At the TVM Community Meeting we discussed that in the tvm quantization flow, the batch_norm is legalized, rather directly instrumented and quantized. @mbaret and if we could provide a reproducer for this.
This post is the reproducer, using the current main TVM distribution with small changes given in the provided patch (tvm_code_changes.patch), and a simple onnx model (model.onnx) with 3 convolutions and the batch normalization after the second convolution and input file (input_10.json). Further, a jupyter notebook (test_quantized.ipynd) is provided which runs the quantization flow. This reproduces the issues observed by Nikhil
The complete logfile (output_bn_reproducer.txt) of the run is provided.
The code changes are to include instrumentation of the batch_norm, and printing the new_args[0] of the conv layer and to set the diagnostics level to kHelp (most detailed info).
In the logfile you see
For each conv layer a print section that is marked with DEBUG_BN_QUANT_conv_begin_new_args[0] and DEBUG_BN_QUANT_conv_end_new_args[0].

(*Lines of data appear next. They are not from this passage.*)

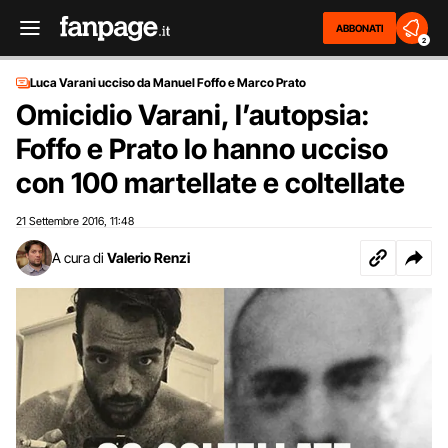
ABBONATI
2
Luca Varani ucciso da Manuel Foffo e Marco Prato
Omicidio Varani, l’autopsia:
Foffo e Prato lo hanno ucciso
con 100 martellate e coltellate
21 Settembre 2016
11:48
,
A cura di
Valerio Renzi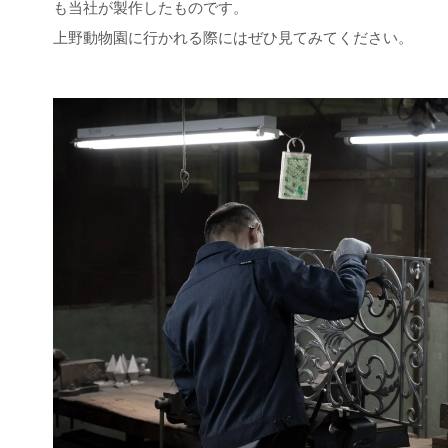
も当社が製作したものです。
上野動物園に行かれる際にはぜひ見てみてください。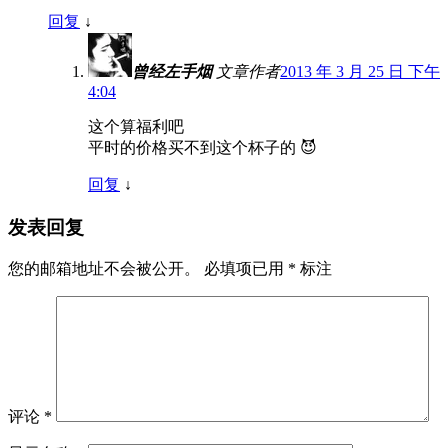
回复
↓
曾经左手烟
文章作者
2013 年 3 月 25 日 下午
4:04
这个算福利吧
平时的价格买不到这个杯子的 😈
回复
↓
发表回复
您的邮箱地址不会被公开。
必填项已用
*
标注
评论
*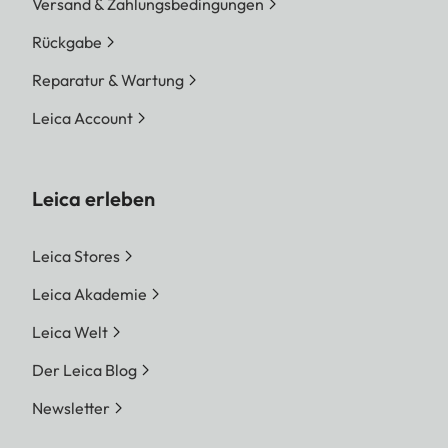
Versand & Zahlungsbedingungen
Rückgabe
Reparatur & Wartung
Leica Account
Leica erleben
Leica Stores
Leica Akademie
Leica Welt
Der Leica Blog
Newsletter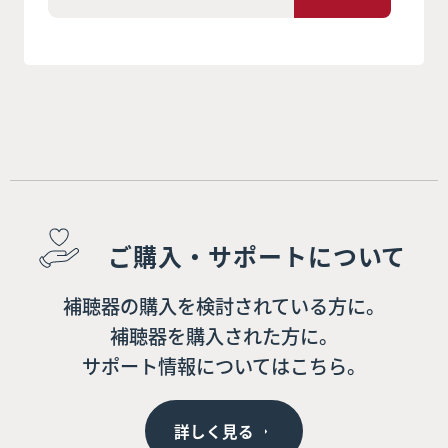
ご購入・サポートについて
補聴器の購入を検討されている方に。
補聴器を購入された方に。
サポート情報についてはこちら。
詳しく見る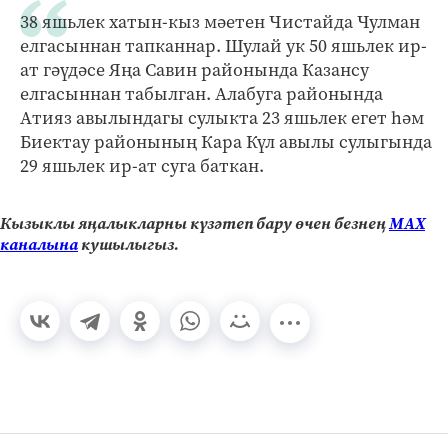
38 яшьлек хатын-кыз мәетен Чистайда Чулман
елгасыннан тапканнар. Шулай ук 50 яшьлек ир-
ат гәүдәсе Яңа Савин районында Казансу
елгасыннан табылган. Алабуга районында
Атияз авылындагы сулыкта 23 яшьлек егет һәм
Биектау районының Кара Күл авылы сулыгында
29 яшьлек ир-ат суга баткан.
Кызыклы яңалыкларны күзәтеп бару өчен безнең
МАХ
каналына
кушылыгыз.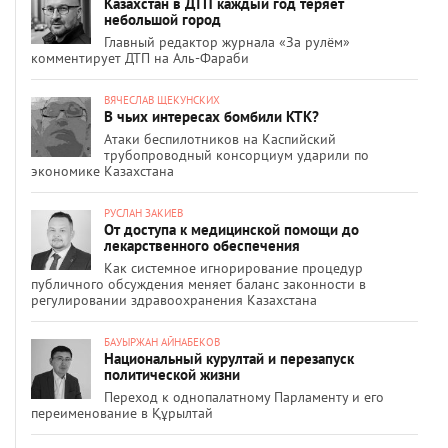
Казахстан в ДТП каждый год теряет
небольшой город
Главный редактор журнала «За рулём»
комментирует ДТП на Аль-Фараби
ВЯЧЕСЛАВ ЩЕКУНСКИХ
В чьих интересах бомбили КТК?
Атаки беспилотников на Каспийский
трубопроводный консорциум ударили по
экономике Казахстана
РУСЛАН ЗАКИЕВ
От доступа к медицинской помощи до
лекарственного обеспечения
Как системное игнорирование процедур
публичного обсуждения меняет баланс законности в
регулировании здравоохранения Казахстана
БАУЫРЖАН АЙНАБЕКОВ
Национальный курултай и перезапуск
политической жизни
Переход к однопалатному Парламенту и его
переименование в Құрылтай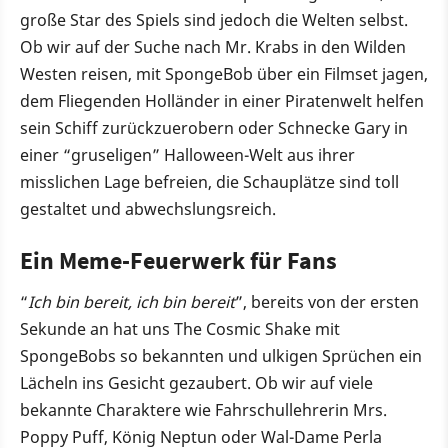
große Star des Spiels sind jedoch die Welten selbst.
Ob wir auf der Suche nach Mr. Krabs in den Wilden
Westen reisen, mit SpongeBob über ein Filmset jagen,
dem Fliegenden Holländer in einer Piratenwelt helfen
sein Schiff zurückzuerobern oder Schnecke Gary in
einer “gruseligen” Halloween-Welt aus ihrer
misslichen Lage befreien, die Schauplätze sind toll
gestaltet und abwechslungsreich.
Ein Meme-Feuerwerk für Fans
“
Ich bin bereit, ich bin bereit
”, bereits von der ersten
Sekunde an hat uns The Cosmic Shake mit
SpongeBobs so bekannten und ulkigen Sprüchen ein
Lächeln ins Gesicht gezaubert. Ob wir auf viele
bekannte Charaktere wie Fahrschullehrerin Mrs.
Poppy Puff, König Neptun oder Wal-Dame Perla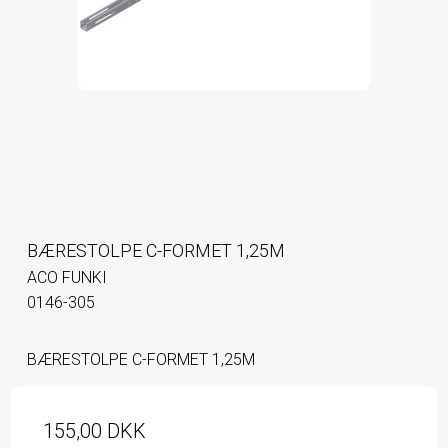
BÆRESTOLPE C-FORMET 1,25M
ACO FUNKI
0146-305
BÆRESTOLPE C-FORMET 1,25M
155,00 DKK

The 3rd conv layer, which is after the batch_norm results in an error after printing the new_args[0]
In the new_args[0] output you see that simulated_quantization was added to relay after batch_norm
ā
%14 = relay.op.annotation.simulated_quantize(%13, %dom_scale6, %clip_min6, %clip_max6, kind=1);
%15 = relay.op.annotation.simulated_quantize(meta[relay.Constant][4] /* ty=Tensor[(64), float32] */, %dom_scale7, %clip_min7, %clip_max7, kind=2);
%16 = relay.op.annotation.simulated_quantize(meta[relay.Constant][5] /* ty=Tensor[(64), float32] */, %dom_scale8, %clip_min8, %clip_max8, kind=2);
%17 = relay.op.annotation.simulated_quantize(meta[relay.Constant][6] /* ty=Tensor[(64), float32] */, %dom_scale9, %clip_min9, %clip_max9, kind=2);
%18 = relay.op.annotation.simulated_quantize(meta[relay.Constant][7] /* ty=Tensor[(64), float32] */, %dom_scale10, %clip_min10, %clip_max10, kind=2);
%19 = nn.batch_norm(%14, %15, %16, %17, %18, epsilon=0.01f);
free_var %dom_scale11;
free_var %clip_min11;
free_var %clip_max11;
%20 = relay.op.annotation.simulated_quantize(%19, %dom_scale11, %clip_min11, %clip_max11, kind=1);
%21 = %20.0;
nn.relu(%21)
ā
The Error messages include:
The type inference pass was unable to infer a type for this expression.
This usually occurs when an operator call is under constrained in some way, check other reported errors for hints of what may of happened.
Please let us know if you need any other material or if you run into any issues running this reproducer.